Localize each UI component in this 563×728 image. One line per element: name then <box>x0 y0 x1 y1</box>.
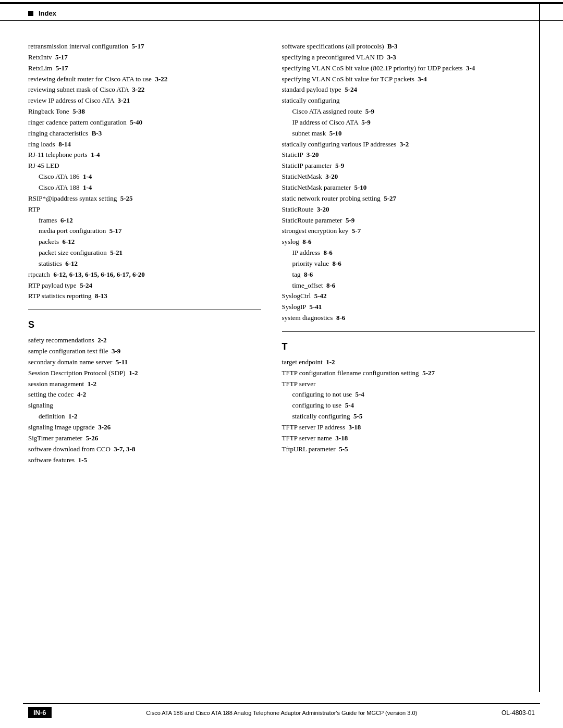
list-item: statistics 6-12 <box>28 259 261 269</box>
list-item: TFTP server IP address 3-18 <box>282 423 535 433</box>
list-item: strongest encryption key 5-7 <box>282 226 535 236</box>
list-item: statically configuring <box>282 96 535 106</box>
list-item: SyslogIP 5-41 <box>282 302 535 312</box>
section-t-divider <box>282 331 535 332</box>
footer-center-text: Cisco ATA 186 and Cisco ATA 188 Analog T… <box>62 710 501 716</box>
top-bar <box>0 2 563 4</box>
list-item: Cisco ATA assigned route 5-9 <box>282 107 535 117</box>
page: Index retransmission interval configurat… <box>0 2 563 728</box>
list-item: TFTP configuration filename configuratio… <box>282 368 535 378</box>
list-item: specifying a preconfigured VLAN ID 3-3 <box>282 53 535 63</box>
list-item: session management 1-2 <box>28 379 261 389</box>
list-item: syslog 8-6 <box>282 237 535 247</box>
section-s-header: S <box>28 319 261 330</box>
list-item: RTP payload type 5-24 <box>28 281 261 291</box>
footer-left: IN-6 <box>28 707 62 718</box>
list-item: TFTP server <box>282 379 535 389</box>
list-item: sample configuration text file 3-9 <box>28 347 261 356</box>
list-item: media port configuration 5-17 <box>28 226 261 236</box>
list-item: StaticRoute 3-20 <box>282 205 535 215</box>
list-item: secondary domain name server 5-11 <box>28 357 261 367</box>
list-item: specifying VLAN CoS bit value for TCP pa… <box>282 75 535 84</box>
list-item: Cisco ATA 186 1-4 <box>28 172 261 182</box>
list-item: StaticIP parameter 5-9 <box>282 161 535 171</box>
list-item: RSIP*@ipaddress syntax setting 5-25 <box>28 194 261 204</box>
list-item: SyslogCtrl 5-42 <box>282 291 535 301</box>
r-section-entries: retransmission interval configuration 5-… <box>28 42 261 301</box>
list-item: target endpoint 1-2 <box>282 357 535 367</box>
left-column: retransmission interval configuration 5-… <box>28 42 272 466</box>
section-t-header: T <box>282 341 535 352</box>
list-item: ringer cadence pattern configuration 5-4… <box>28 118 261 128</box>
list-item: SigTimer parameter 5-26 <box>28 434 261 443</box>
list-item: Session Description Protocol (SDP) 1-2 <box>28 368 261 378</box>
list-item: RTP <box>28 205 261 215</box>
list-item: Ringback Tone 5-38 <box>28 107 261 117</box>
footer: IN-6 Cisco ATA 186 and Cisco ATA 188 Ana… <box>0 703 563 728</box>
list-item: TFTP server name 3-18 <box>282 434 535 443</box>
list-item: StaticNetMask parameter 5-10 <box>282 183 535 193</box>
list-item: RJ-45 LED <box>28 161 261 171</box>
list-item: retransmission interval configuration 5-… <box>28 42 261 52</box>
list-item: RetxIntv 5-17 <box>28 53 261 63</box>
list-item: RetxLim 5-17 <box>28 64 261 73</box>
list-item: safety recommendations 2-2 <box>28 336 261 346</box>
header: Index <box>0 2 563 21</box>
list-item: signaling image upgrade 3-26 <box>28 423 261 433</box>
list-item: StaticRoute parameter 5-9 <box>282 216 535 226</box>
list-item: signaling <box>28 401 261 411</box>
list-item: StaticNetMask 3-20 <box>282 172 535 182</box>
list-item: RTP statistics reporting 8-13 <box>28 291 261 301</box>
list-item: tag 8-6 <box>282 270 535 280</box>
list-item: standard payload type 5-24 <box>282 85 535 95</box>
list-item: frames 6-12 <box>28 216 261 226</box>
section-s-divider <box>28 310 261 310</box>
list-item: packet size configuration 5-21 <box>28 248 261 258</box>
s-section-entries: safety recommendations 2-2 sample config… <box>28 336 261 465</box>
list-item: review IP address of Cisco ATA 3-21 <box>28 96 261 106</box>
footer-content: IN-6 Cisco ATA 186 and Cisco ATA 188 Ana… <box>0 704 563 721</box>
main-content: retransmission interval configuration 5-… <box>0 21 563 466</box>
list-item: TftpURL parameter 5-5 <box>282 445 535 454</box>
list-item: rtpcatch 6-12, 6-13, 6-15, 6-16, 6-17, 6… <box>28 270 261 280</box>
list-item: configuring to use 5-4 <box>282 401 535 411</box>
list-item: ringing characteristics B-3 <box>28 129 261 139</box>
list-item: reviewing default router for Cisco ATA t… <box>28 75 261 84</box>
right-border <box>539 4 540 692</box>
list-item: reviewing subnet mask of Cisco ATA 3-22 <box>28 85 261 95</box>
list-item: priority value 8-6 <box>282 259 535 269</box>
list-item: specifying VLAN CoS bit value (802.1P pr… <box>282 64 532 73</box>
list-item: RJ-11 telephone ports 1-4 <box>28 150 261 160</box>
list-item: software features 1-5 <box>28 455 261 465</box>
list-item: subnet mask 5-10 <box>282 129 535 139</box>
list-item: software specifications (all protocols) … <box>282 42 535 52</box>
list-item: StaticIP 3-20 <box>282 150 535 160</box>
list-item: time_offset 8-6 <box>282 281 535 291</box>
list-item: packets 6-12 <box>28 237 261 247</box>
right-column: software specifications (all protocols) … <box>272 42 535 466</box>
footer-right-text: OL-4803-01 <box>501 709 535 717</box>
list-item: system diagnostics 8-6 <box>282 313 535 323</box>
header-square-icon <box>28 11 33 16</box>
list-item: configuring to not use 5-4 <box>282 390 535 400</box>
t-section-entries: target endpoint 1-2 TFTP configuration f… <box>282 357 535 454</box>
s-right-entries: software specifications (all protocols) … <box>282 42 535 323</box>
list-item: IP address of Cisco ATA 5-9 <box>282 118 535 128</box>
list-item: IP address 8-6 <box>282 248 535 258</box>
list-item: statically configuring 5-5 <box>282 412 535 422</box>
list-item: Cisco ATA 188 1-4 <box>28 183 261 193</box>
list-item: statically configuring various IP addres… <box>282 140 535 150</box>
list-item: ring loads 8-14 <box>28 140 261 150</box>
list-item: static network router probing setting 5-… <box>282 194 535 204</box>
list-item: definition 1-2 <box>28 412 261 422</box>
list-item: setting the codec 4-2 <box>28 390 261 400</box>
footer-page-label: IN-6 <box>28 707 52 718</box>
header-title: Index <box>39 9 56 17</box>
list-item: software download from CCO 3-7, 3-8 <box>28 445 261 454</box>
#####
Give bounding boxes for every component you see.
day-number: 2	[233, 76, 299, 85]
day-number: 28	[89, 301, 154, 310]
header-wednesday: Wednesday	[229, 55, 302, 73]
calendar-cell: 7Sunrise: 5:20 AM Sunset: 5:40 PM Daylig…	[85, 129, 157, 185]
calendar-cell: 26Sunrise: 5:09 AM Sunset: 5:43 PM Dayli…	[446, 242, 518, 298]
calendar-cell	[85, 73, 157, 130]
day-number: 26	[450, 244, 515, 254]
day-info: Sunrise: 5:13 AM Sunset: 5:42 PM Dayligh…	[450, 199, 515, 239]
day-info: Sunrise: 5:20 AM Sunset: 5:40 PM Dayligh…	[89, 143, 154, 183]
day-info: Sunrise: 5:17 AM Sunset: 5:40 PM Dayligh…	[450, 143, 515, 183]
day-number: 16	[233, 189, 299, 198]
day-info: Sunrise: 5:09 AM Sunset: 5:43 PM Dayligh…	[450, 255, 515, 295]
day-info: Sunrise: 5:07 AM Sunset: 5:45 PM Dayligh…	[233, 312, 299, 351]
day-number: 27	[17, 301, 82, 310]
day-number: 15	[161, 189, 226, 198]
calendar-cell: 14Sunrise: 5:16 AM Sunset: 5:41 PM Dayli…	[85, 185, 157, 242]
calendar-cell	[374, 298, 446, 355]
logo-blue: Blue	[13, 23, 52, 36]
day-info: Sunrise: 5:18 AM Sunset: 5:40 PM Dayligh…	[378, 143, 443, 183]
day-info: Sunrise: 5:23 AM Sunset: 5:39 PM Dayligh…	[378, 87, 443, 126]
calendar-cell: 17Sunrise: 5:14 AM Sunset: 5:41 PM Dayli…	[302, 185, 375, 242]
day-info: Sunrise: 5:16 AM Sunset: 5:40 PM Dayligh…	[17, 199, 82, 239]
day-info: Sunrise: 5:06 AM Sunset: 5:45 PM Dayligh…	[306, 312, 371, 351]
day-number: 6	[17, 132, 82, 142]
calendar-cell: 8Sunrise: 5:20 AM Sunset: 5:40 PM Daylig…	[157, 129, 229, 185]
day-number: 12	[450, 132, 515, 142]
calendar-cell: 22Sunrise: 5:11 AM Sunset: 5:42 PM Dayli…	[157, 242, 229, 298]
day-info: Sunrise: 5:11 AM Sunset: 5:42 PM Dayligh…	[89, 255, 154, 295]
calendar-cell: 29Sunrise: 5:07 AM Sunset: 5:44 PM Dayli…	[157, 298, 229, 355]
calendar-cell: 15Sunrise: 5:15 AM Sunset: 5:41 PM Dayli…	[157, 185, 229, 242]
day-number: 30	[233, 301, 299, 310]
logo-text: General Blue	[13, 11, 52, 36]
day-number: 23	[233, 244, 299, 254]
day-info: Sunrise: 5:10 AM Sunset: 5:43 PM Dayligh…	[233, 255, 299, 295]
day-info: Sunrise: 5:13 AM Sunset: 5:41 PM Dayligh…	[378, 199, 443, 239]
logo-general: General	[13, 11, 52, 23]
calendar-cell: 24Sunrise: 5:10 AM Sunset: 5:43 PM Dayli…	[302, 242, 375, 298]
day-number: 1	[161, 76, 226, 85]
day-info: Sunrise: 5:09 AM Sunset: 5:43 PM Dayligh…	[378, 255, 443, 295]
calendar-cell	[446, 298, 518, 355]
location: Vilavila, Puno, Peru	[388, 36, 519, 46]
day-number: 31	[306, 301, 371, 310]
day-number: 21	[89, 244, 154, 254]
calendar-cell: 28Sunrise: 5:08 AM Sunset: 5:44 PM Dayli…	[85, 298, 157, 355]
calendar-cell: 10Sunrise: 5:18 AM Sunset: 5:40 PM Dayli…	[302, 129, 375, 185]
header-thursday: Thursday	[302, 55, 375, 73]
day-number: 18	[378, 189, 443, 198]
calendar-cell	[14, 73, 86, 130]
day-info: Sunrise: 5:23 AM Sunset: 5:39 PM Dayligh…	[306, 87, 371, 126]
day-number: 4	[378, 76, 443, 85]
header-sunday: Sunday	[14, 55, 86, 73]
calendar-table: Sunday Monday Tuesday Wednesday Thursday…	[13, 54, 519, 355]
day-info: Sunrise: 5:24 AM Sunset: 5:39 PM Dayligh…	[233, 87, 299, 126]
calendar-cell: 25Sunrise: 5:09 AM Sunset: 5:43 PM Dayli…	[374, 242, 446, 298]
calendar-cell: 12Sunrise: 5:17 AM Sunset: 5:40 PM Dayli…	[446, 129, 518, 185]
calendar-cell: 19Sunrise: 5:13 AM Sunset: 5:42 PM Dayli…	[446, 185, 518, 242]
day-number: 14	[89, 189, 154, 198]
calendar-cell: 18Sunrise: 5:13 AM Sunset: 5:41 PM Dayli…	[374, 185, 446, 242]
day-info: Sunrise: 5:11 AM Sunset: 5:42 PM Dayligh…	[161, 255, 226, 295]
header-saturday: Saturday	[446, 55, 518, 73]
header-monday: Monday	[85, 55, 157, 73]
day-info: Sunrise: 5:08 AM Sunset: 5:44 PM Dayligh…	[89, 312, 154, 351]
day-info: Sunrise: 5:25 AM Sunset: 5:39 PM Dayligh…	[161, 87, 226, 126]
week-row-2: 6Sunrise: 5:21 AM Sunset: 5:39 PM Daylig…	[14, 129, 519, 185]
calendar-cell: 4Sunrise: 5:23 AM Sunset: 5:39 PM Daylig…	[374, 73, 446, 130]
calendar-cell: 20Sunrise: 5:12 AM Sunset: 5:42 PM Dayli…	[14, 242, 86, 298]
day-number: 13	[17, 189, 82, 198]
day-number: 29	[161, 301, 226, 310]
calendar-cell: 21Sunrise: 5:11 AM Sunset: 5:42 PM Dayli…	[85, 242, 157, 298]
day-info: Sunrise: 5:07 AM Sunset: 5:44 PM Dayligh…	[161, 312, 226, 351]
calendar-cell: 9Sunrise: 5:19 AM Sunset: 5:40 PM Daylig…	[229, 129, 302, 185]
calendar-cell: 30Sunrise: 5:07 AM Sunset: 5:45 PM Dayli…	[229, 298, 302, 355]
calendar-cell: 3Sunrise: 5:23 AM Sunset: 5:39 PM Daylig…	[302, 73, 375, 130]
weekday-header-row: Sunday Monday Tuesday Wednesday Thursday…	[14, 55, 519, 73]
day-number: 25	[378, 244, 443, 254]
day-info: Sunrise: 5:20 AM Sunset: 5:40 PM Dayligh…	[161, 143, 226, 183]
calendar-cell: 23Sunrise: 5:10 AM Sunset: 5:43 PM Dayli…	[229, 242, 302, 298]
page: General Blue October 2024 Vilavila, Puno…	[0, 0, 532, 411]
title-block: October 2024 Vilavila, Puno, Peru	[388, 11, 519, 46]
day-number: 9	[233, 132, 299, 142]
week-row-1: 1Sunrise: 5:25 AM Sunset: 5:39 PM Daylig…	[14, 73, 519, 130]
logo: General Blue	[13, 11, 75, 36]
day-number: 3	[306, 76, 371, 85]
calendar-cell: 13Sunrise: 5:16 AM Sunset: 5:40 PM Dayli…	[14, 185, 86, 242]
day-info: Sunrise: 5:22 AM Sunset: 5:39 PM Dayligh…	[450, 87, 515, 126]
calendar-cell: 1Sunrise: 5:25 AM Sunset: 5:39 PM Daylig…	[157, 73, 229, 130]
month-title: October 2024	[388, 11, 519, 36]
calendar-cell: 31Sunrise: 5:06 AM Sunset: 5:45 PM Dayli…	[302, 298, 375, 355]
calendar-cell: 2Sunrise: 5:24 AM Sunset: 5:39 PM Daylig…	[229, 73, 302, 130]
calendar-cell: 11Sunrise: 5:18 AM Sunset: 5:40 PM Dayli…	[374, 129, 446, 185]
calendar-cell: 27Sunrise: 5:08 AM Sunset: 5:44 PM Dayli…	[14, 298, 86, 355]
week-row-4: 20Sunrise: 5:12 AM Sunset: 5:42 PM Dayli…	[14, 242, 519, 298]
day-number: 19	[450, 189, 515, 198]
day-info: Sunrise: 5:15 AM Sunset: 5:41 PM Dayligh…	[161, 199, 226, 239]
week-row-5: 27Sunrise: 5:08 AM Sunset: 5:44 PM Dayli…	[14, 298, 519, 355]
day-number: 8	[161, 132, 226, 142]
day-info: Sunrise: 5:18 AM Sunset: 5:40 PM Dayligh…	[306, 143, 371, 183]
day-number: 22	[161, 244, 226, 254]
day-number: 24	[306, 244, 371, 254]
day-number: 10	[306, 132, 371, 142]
#####
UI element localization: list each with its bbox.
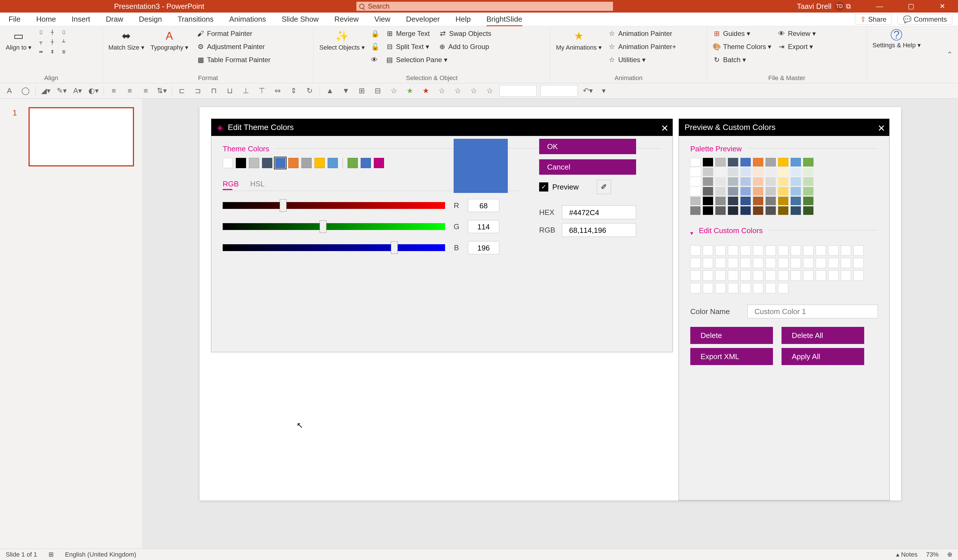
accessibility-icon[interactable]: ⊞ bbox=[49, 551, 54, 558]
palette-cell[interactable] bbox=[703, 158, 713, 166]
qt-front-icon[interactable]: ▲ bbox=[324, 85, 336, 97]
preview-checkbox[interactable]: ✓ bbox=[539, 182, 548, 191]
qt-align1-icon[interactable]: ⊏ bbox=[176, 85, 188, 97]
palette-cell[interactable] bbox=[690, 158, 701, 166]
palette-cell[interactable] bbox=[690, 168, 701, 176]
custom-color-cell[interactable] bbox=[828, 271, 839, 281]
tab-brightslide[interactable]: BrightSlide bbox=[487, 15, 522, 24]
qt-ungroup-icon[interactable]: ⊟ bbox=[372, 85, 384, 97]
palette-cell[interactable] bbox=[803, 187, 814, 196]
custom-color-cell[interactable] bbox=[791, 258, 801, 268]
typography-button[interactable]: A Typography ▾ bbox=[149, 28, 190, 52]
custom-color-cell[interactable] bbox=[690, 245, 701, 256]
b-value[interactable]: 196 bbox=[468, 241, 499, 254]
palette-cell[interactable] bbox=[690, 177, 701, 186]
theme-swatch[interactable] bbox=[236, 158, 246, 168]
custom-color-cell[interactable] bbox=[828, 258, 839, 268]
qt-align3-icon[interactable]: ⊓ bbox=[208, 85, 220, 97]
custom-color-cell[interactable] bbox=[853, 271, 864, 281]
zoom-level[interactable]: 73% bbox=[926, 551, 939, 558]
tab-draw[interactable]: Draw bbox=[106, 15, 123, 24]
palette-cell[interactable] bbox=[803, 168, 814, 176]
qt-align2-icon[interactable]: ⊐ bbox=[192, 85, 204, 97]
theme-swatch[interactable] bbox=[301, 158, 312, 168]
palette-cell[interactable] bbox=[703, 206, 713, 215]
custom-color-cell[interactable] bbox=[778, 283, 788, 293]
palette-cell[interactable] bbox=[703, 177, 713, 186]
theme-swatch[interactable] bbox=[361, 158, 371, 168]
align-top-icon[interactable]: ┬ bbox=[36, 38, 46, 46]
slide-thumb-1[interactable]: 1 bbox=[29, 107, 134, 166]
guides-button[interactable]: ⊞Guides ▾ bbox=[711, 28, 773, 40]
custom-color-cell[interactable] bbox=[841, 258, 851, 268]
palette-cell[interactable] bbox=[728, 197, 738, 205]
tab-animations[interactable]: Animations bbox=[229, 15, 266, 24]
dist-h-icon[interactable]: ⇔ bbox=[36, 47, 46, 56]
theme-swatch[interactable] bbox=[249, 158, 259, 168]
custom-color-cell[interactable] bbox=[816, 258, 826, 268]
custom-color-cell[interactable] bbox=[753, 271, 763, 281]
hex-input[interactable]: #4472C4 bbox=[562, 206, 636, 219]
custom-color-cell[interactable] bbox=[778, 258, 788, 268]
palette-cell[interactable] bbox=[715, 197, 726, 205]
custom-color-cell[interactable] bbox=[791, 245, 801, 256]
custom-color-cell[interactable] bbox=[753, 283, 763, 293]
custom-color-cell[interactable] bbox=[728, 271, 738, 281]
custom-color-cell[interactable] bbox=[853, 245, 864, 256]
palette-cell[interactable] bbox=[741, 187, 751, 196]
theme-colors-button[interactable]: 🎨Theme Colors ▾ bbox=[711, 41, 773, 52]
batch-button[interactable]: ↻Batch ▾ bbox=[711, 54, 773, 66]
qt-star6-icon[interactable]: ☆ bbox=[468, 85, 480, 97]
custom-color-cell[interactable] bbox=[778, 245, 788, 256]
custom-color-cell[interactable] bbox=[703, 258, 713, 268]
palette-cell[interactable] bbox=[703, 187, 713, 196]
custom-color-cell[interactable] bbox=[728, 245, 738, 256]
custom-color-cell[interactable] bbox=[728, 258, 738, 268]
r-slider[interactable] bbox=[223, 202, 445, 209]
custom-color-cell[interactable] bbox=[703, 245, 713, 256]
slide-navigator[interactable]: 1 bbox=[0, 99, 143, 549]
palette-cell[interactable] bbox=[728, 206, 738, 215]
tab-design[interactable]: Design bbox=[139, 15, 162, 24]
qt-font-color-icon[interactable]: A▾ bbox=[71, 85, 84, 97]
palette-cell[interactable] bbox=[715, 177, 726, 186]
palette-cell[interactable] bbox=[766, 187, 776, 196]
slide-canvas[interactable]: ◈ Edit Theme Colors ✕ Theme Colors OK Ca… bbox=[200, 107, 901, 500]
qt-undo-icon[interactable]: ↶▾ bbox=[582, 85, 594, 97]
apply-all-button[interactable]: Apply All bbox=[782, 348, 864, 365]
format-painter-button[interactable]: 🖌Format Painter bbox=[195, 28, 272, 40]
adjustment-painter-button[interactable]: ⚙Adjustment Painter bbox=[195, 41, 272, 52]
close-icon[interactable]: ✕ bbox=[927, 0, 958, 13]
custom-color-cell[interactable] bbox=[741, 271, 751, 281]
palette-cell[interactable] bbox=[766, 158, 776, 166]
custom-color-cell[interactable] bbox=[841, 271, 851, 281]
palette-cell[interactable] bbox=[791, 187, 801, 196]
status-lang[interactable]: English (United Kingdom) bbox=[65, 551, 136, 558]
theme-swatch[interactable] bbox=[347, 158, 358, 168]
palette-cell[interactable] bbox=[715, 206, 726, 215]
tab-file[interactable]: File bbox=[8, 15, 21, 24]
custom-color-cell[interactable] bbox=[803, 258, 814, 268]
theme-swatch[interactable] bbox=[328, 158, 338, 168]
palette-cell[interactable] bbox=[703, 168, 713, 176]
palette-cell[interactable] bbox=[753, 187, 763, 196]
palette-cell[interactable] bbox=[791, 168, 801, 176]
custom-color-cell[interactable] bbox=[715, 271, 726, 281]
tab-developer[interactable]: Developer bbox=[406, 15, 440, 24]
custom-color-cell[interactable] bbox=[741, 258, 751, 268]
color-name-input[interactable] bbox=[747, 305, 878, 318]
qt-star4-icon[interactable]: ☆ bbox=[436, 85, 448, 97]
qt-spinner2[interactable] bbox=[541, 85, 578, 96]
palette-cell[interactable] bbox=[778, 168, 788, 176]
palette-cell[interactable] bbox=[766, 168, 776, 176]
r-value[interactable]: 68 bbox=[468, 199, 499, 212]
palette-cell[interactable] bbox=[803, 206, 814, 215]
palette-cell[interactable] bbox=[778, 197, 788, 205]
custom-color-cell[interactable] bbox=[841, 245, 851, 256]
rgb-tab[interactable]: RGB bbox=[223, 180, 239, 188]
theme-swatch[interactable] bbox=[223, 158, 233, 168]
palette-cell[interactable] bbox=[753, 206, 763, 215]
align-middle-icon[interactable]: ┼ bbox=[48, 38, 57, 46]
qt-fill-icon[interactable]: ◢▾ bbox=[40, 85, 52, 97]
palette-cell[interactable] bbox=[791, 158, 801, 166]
#####
(What needs to be done): Tell how many lines above contain the word "Blue". Give the number alone.

(Response): 4